Milius Robert P, Heuer Michael, Valiga Daniel, Doroschak Kathryn J, Kennedy Caleb J, Bolon Yung-Tsi, Schneider Joel, Pollack Jane, Kim Hwa Ran, Cereb Nezih, Hollenbach Jill A, Mack Steven J, Maiers Martin
National Marrow Donor Program, MN, USA.
National Marrow Donor Program, MN, USA.
Hum Immunol. 2015 Dec;76(12):963-74. doi: 10.1016/j.humimm.2015.08.001. Epub 2015 Aug 28.

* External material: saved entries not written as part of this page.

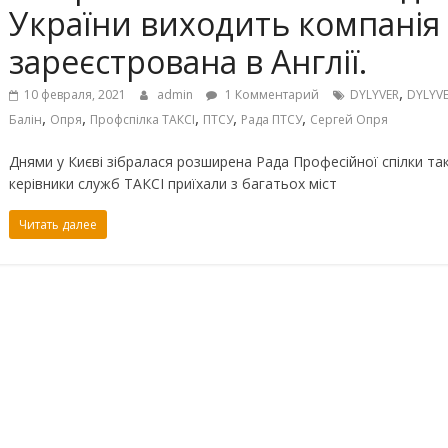
України виходить компанія 
зареєстрована в Англії.
,
10 февраля, 2021
admin
1 Комментарий
DYLYVER
DYLYVE
,
,
,
,
,
Балін
Опря
Профспілка ТАКСІ
ПТСУ
Рада ПТСУ
Сергей Опря
Днями у Києві зібралася розширена Рада Професійної спілки так
керівники служб ТАКСІ приїхали з багатьох міст
Читать далее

We present an electronic format for exchanging data for HLA and KIR genotyping with extensions for next-generation sequencing (NGS). This format addresses NGS data exchange by refining the Histoimmunogenetics Markup Language (HML) to conform to the proposed Minimum Information for Reporting Immunogenomic NGS Genotyping (MIRING) reporting guidelines (miring.immunogenomics.org). Our refinements of HML include two major additions. First, NGS is supported by new XML structures to capture additional NGS data and metadata required to produce a genotyping result, including analysis-dependent (dynamic) and method-dependent (static) components. A full genotype, consensus sequence, and the surrounding metadata are included directly, while the raw sequence reads and platform documentation are externally referenced. Second, genotype ambiguity is fully represented by integrating Genotype List Strings, which use a hierarchical set of delimiters to represent allele and genotype ambiguity in a complete and accurate fashion. HML also continues to enable the transmission of legacy methods (e.g. site-specific oligonucleotide, sequence-specific priming, and Sequence Based Typing (SBT)), adding features such as allowing multiple group-specific sequencing primers, and fully leveraging techniques that combine multiple methods to obtain a single result, such as SBT integrated with NGS.
我们提出了一种用于交换HLA和KIR基因分型数据的电子格式,并对其进行了扩展以适用于下一代测序(NGS)。这种格式通过完善组织免疫遗传学标记语言(HML)以符合拟议的免疫基因组NGS基因分型报告最低信息(MIRING)报告指南(miring.immunogenomics.org),从而解决了NGS数据交换问题。我们对HML的完善包括两项主要补充内容。首先,新的XML结构支持NGS,以捕获生成基因分型结果所需的额外NGS数据和元数据,包括分析相关(动态)和方法相关(静态)组件。完整的基因型、一致序列及周围的元数据直接包含在内,而原始序列读数和平台文档则进行外部引用。其次,通过整合基因型列表字符串来充分表示基因型的模糊性,该字符串使用分层的分隔符集以完整且准确的方式表示等位基因和基因型的模糊性。HML还继续支持传统方法(例如位点特异性寡核苷酸、序列特异性引物延伸和基于序列的分型(SBT))的传输,增加了诸如允许使用多个组特异性测序引物等功能,并充分利用将多种方法结合以获得单一结果的技术,例如与NGS整合的SBT。